Like many others in the O.T. and N.T., the following Scripture warns us about what will happen before Jesus returns to restore righteousness. We cannot say that God has not told us what is ahead

But understand that in the last days, there will come times of difficulty. For people will be lovers of self, lovers of money, proud, arrogant, abusive, disobedient to their parents, ungrateful, unholy, heartless, unappeasable, slanderous, without self-control, brutal, not loving good, treacherous, reckless, swollen with conceit, lovers of pleasure rather than lovers of God, having the appearance of godliness, but denying its power. Avoid such people. For among them are those who creep into households and capture weak women, burdened with sins and led astray by various passions, always learning and never able to arrive at a knowledge of the truth. Just as Jannes and Jambres opposed Moses, so these men also oppose the truth, men corrupted in mind and disqualified regarding the faith. But they will not get very far, for their folly will be plain to all, as was that of those two men.2 Timothy 3:1-17

The Bible lists several events that will lead to the great tribulation period. Humanity will increasingly adopt a negative attitude toward God’s laws and reject keeping them. This lawlessness will cause people to greatly lack mercy, forgiveness, and love..

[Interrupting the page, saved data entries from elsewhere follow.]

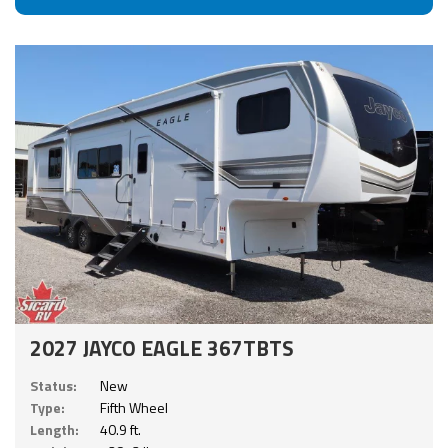
2027 JAYCO EAGLE 367TBTS
Status:
New
Type:
Fifth Wheel
Length:
40.9 ft.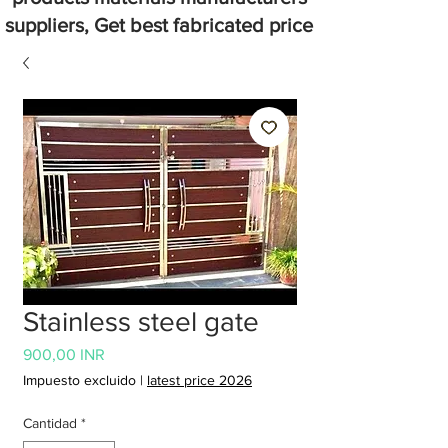
suppliers, Get best fabricated price
Stainless steel gate
Precio
900,00 INR
Impuesto excluido
|
latest price 2026
Cantidad
*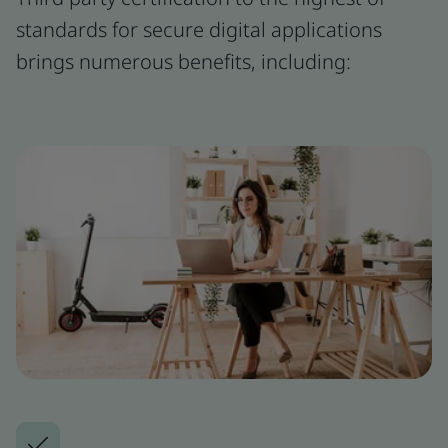
standards for secure digital applications
brings numerous benefits, including: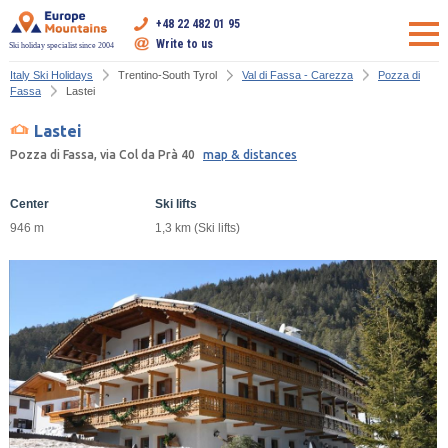
+48 22 482 01 95
Write to us
Ski holiday specialist since 2004
Italy Ski Holidays
Trentino-South Tyrol
Val di Fassa - Carezza
Pozza di
Fassa
Lastei
Lastei
Pozza di Fassa, via Col da Prà 40
map & distances
Center
Ski lifts
946 m
1,3 km (Ski lifts)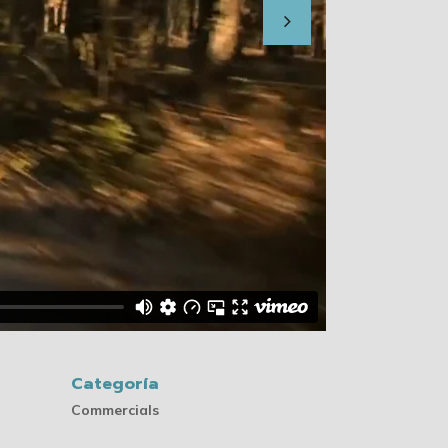
Categoría
Commercials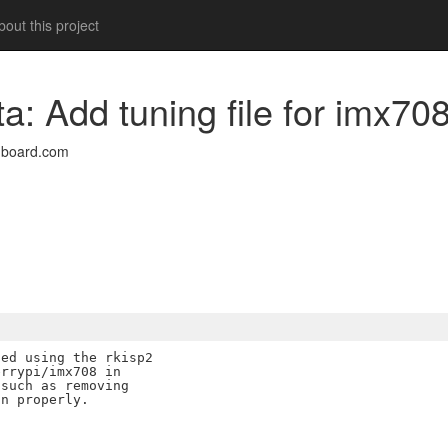
out this project
ta: Add tuning file for imx70
nboard.com
ed using the rkisp2

rrypi/imx708 in

such as removing

n properly.
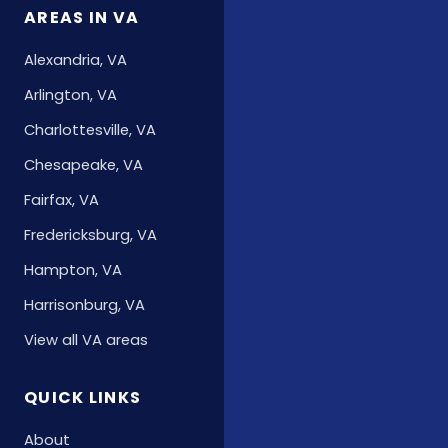
AREAS IN VA
Alexandria, VA
Arlington, VA
Charlottesville, VA
Chesapeake, VA
Fairfax, VA
Fredericksburg, VA
Hampton, VA
Harrisonburg, VA
View all VA areas
QUICK LINKS
About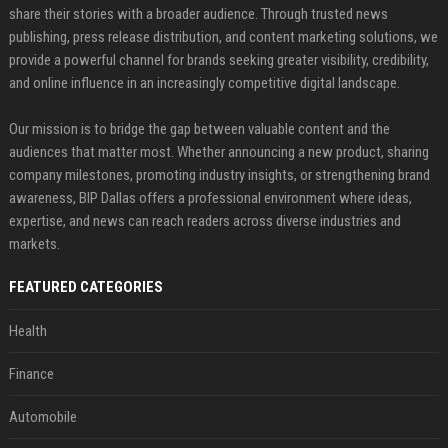
share their stories with a broader audience. Through trusted news
publishing, press release distribution, and content marketing solutions, we
provide a powerful channel for brands seeking greater visibility, credibility,
and online influence in an increasingly competitive digital landscape.
Our mission is to bridge the gap between valuable content and the
audiences that matter most. Whether announcing a new product, sharing
company milestones, promoting industry insights, or strengthening brand
awareness, BIP Dallas offers a professional environment where ideas,
expertise, and news can reach readers across diverse industries and
markets.
FEATURED CATEGORIES
Health
Finance
Automobile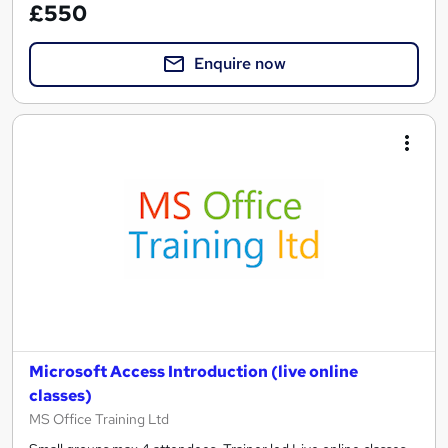
£550
Enquire now
Microsoft Access Introduction (live online
classes)
MS Office Training Ltd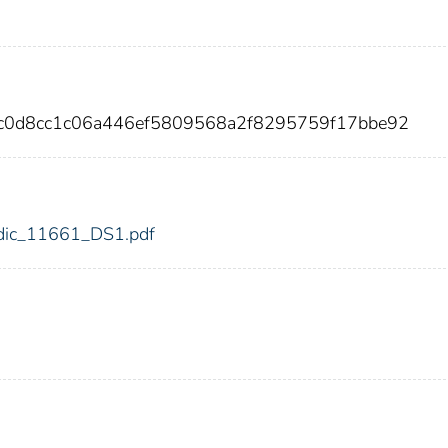
7c0d8cc1c06a446ef5809568a2f8295759f17bbe92
1/fdic_11661_DS1.pdf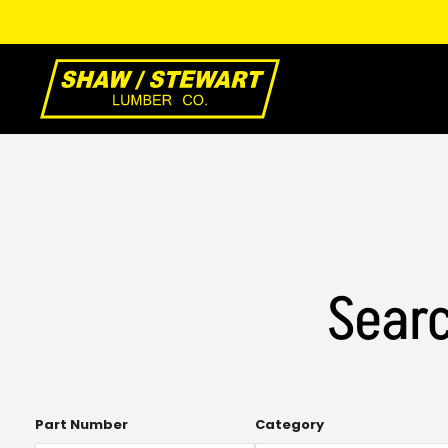
Skip
to
Main
Content
Searc
Open
Part Number
Category
the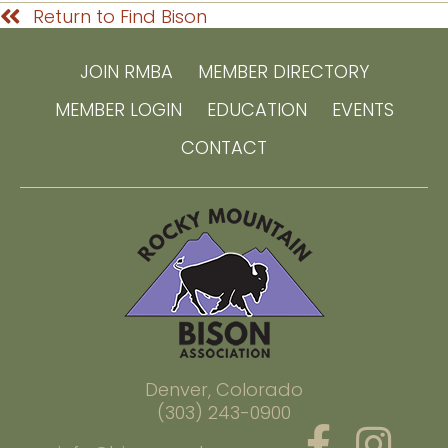
Return to Find Bison
JOIN RMBA
MEMBER DIRECTORY
MEMBER LOGIN
EDUCATION
EVENTS
CONTACT
Denver, Colorado
(303) 243-0900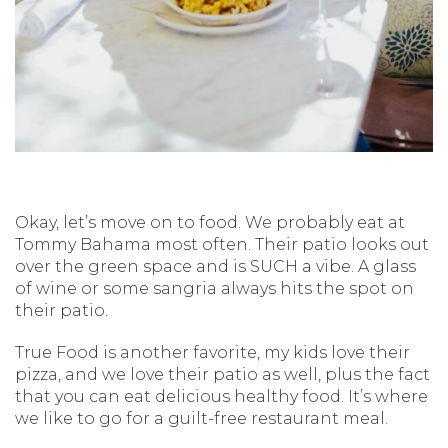
Okay, let’s move on to food. We probably eat at
Tommy Bahama most often. Their patio looks out
over the green space and is SUCH a vibe. A glass
of wine or some sangria always hits the spot on
their patio.
True Food is another favorite, my kids love their
pizza, and we love their patio as well, plus the fact
that you can eat delicious healthy food. It’s where
we like to go for a guilt-free restaurant meal.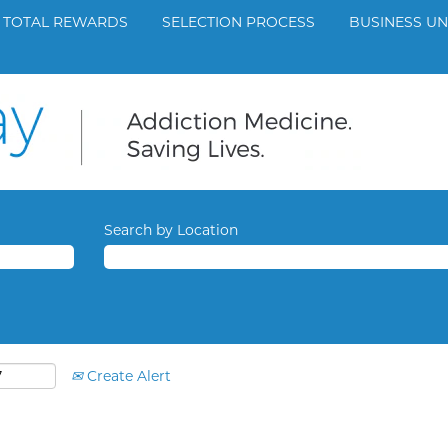
TOTAL REWARDS
SELECTION PROCESS
BUSINESS UN
Search by Location
Create Alert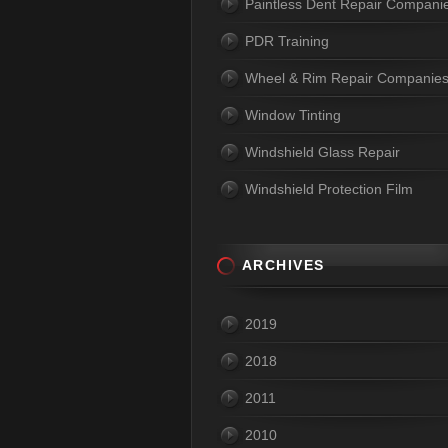
Paintless Dent Repair Compani
PDR Training
Wheel & Rim Repair Companie
Window Tinting
Windshield Glass Repair
Windshield Protection Film
ARCHIVES
2019
2018
2011
2010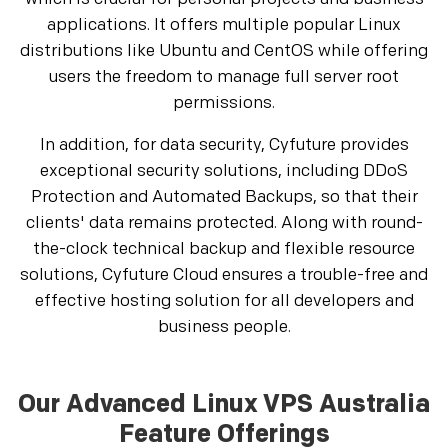
applications. It offers multiple popular Linux
distributions like Ubuntu and CentOS while offering
users the freedom to manage full server root
permissions.
In addition, for data security, Cyfuture provides
exceptional security solutions, including DDoS
Protection and Automated Backups, so that their
clients' data remains protected. Along with round-
the-clock technical backup and flexible resource
solutions, Cyfuture Cloud ensures a trouble-free and
effective hosting solution for all developers and
business people.
Our Advanced Linux VPS Australia
Feature Offerings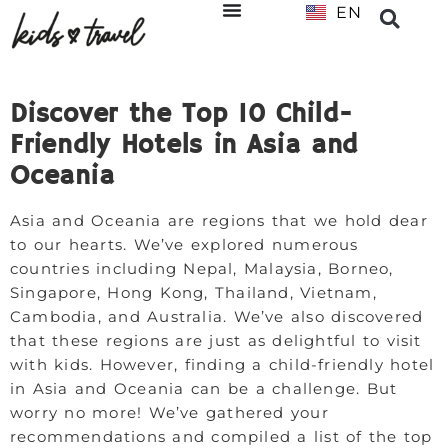
EN
NL
Discover the Top 10 Child-
Friendly Hotels in Asia and
Oceania
Asia and Oceania are regions that we hold dear
to our hearts. We’ve explored numerous
countries including Nepal, Malaysia, Borneo,
Singapore, Hong Kong, Thailand, Vietnam,
Cambodia, and Australia. We’ve also discovered
that these regions are just as delightful to visit
with kids. However, finding a child-friendly hotel
in Asia and Oceania can be a challenge. But
worry no more! We’ve gathered your
recommendations and compiled a list of the top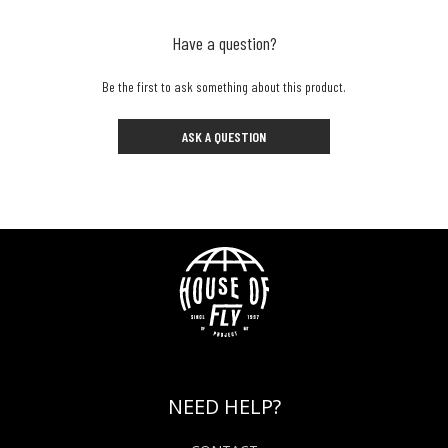
Have a question?
Be the first to ask something about this product.
ASK A QUESTION
NEED HELP?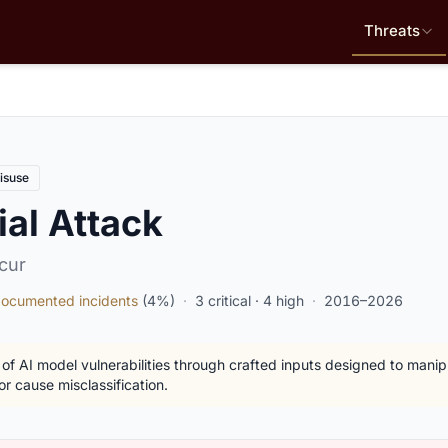
Threats
isuse
al Attack
cur
ocumented incidents
(4%)
·
3 critical · 4 high
·
2016–2026
 of AI model vulnerabilities through crafted inputs designed to mani
or cause misclassification.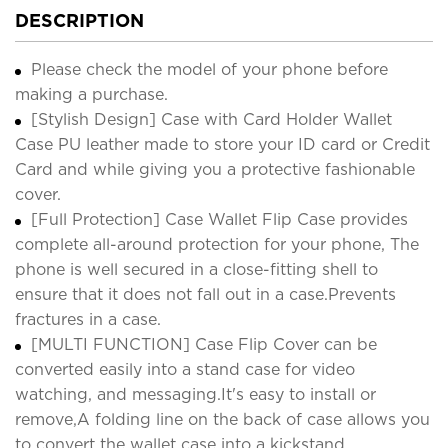
DESCRIPTION
Please check the model of your phone before
making a purchase.
[Stylish Design] Case with Card Holder Wallet
Case PU leather made to store your ID card or Credit
Card and while giving you a protective fashionable
cover.
[Full Protection] Case Wallet Flip Case provides
complete all-around protection for your phone, The
phone is well secured in a close-fitting shell to
ensure that it does not fall out in a case.Prevents
fractures in a case.
[MULTI FUNCTION] Case Flip Cover can be
converted easily into a stand case for video
watching, and messaging.It's easy to install or
remove,A folding line on the back of case allows you
to convert the wallet case into a kickstand.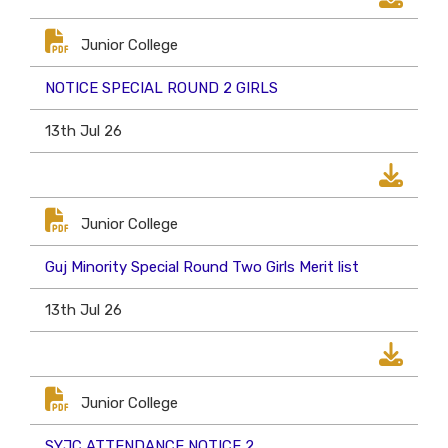
Junior College
NOTICE SPECIAL ROUND 2 GIRLS
13th Jul 26
Junior College
Guj Minority Special Round Two Girls Merit list
13th Jul 26
Junior College
SYJC ATTENDANCE NOTICE 2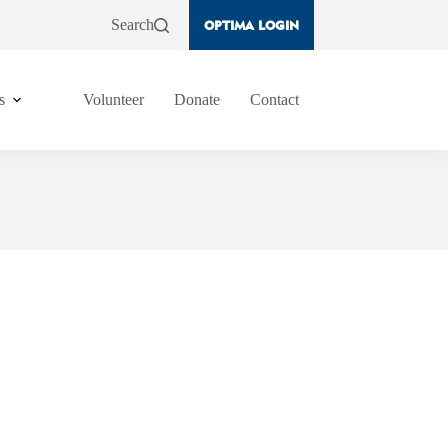
Search
OPTIMA LOGIN
s
Volunteer
Donate
Contact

Then they will deliver you up to tribulation and put you to death, and you will be hated by all nations for my name’s sake. And then many will fall away and betray one another and hate one another. And many false prophets will arise and lead many astray. And because lawlessness will be increased, the love of many will grow cold. But the one who endures to the end will be saved. And this gospel of the kingdom will be proclaimed throughout the whole world as a testimony to all nations, and then the end will come.Matthew 24:9-14

It will be a trying, testing time but note the gospel of the kingdom is proclaimed throughout the whole world so God has His disciples doing the work they’re called to do right up to the time God raptures the Saints to heaven and pours out His wrath upon an unrepentant world with the Trumpet (Revelation 8) and Bowl judgements (Revelation 16).